Effective collaboration between academics and companies is critical for management research. It can (1) inspire research topics that are relevant to business and (2) encourage implementation of research findings. However, conducting collaborative research is not always easy.
This primer summarizes challenges and best practices for collaborative research. It is based on webinar entitled “Collaborative Research: How to meet the needs of both academic and industry partners” that included leaders of business sustainability research centres at universities around the world.
Featured speakers included:
- Dr. Stephanie Bertels of Simon Fraser University and her corporate partner, James Gray-Donald of Bentall Kennedy
- Dr. Omar Romero-Hernandez of the University of California, Berkeley and his corporate partner, Steve Hahn of Dow Chemical
Six Collaborative Research Challenges – and Solutions to Address Them
1. Different incentives
Academics seek data for publication and funding to support their research. Corporate motives can vary by company and by person and include philanthropy, brand recognition, access to new technology or information, student recruiting and relationship building with a specific researcher.
Collaborators should clarify their motives early and ensure they understand what their potential partner is seeking from the project. Failure to align these interests can cause the relationship to fail or even prevent the collaboration from launching. For example, a manager seeking brand recognition will not likely be motivated by promises of access to the latest technology. Pitching a benefit that doesn’t align with the corporation’s interests could dissuade them from engaging.
2. Different ideas of deliverables
Companies are accustomed to dealing with consultants, hired to solve a company-specific problem and committed to providing a pre-determined product. These products are typically concise, highly visual and can be quickly applied to decision-making. When working with consultants, companies also own all intellectual property (IP) arising from the work.
The outputs of academic research are very different. Products are typically longer, publicly available documents, including book chapters and journal articles. Additionally, researchers own the IP arising from a research study. This can be unnerving for companies that worry about downstream use of the data.
Discuss the deliverables that each party expects explicitly and early on. Use this understanding as the basis for written agreements, such as contracts, which are legally binding, or memorandums of understanding (MOUs), which are less formal.
3. Written agreements
Reaching consensus on written agreements, including contracts and MOUs, takes time and compromise. James Gray-Donald, Vice President of Sustainability at Bentall Kenney notes, “universities aren’t used to contracts in which there are restrictions placed on the research. This can be seen as infringing on academic freedom.” On the other hand, managers feel it’s reasonable to be promised some outcome for research they are funding.
Crafting any agreement should start with a solid understanding of all parties’ concerns and expectations. Afterall, an MOU is a memorandum of understanding. Legal departments should also be consulted early on. This will allow identification and mitigation of potential legal concerns.

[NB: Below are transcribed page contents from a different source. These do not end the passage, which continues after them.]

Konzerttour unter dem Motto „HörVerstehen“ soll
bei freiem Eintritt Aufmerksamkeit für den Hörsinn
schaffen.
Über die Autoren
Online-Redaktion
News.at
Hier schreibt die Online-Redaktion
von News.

When developing MOUs and contracts, less is more. Crafting broad, high-level agreements can provide room for flexibility as projects evolve, reducing the need for changes or new agreements. This saves time and frustration for all involved. Dr. Omar Romero-Hernandez of the University of California Berkeley has also had success using “master contracts” to cover multiple related projects. “We did a very large series of projects with the financial sector,” says Romero-Hernandez. “A master contract allowed technical people on both sides to come together quickly and do their thing [for new projects]. Each new project then became an addendum of the master contract.”
4. Perceptions of pace
The research team and participating companies can perceive project pacing very differently. “In the early stages, researchers really want to get rolling with a project, but it takes times time for companies to move things up through the appropriate channels,” says Dr. Stephanie Bertels of Simon Fraser University. “Then, when [researchers] start digging into the data, companies can feel like we’ve disappeared and we aren’t doing anything.”
Partners should explain how processes work in their organization and give expected timelines for each part of the project. Unclear communication as to the activities being undertaken and the timelines involved can lead to misunderstandings and frustration.

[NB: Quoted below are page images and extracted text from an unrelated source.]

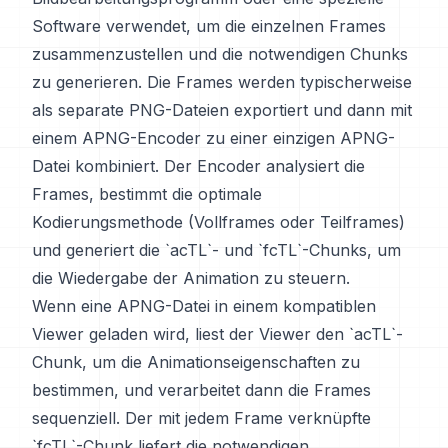
Software verwendet, um die einzelnen Frames
zusammenzustellen und die notwendigen Chunks
zu generieren. Die Frames werden typischerweise
als separate PNG-Dateien exportiert und dann mit
einem APNG-Encoder zu einer einzigen APNG-
Datei kombiniert. Der Encoder analysiert die
Frames, bestimmt die optimale
Kodierungsmethode (Vollframes oder Teilframes)
und generiert die `acTL`- und `fcTL`-Chunks, um
die Wiedergabe der Animation zu steuern.
Wenn eine APNG-Datei in einem kompatiblen
Viewer geladen wird, liest der Viewer den `acTL`-
Chunk, um die Animationseigenschaften zu
bestimmen, und verarbeitet dann die Frames
sequenziell. Der mit jedem Frame verknüpfte
`fcTL`-Chunk liefert die notwendigen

5. Risk associated with a single corporate contact
Allowing one person to be a researcher’s only contact within a company exposes a project to risk. If the contact leaves, the researcher could lose the support of the institution and the collaboration may end. At a minimum, the researcher will have to invest considerable time selling the project to someone new. If the contact’s motives for collaborating were individual and not organizational, it may be very difficult to move forward.

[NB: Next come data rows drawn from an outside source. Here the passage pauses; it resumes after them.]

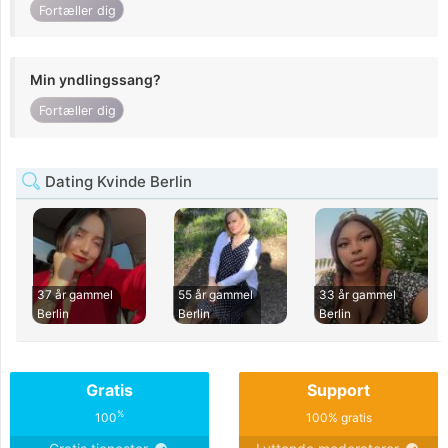
Fortæller dig
Min yndlingssang?
Fortæller dig
Dating Kvinde Berlin
37 år gammel
55 år gammel
33 år gammel
Berlin
Berlin
Berlin
Gratis
Support
%
100
100% gratis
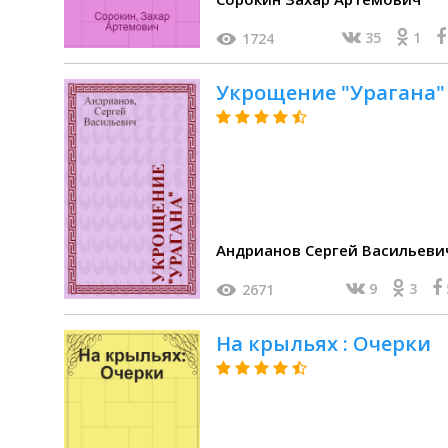
35
1
1724
Укрощение "Урагана"
Андрианов Сергей Васильеви
9
3
2671
На крыльях : Очерки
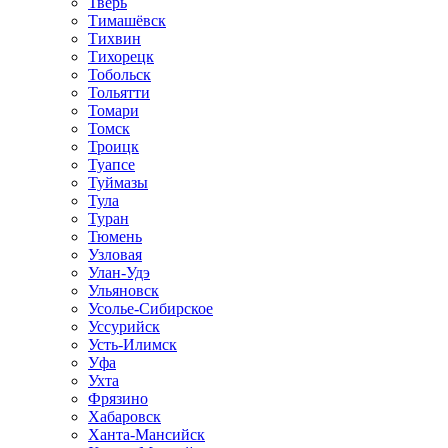
Тверь
Тимашёвск
Тихвин
Тихорецк
Тобольск
Тольятти
Томари
Томск
Троицк
Туапсе
Туймазы
Тула
Туран
Тюмень
Узловая
Улан-Удэ
Ульяновск
Усолье-Сибирское
Уссурийск
Усть-Илимск
Уфа
Ухта
Фрязино
Хабаровск
Ханта-Мансийск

To ensure project continuity in the face of staff turnover, aim to develop strong contacts with 2-3 people.
6. Building relationships takes time
Developing and managing research partnerships takes time and skills that aren’t always easy to find. To progress from reaching out to companies, to getting them excited about the project, to completing written agreements, can take many months.
One way to ensure relationship building receives dedicated attention is to work with an intermediary. Intermediaries could be:
- Individuals. Some organizations hire a dedicated “relationship manager”. For example, Barb Steele, Director of Strategic Partnerships at NBS, is charged with recruiting new companies for various projects. This includes generating new leads, selling projects and negotiating contracts.
- Institutions. Organizations, such as industry associations, can provide warm introductions to companies and vouch for the credibility of a researcher or project. These organizations can also provide a channel to public policy makers, who can implement research findings.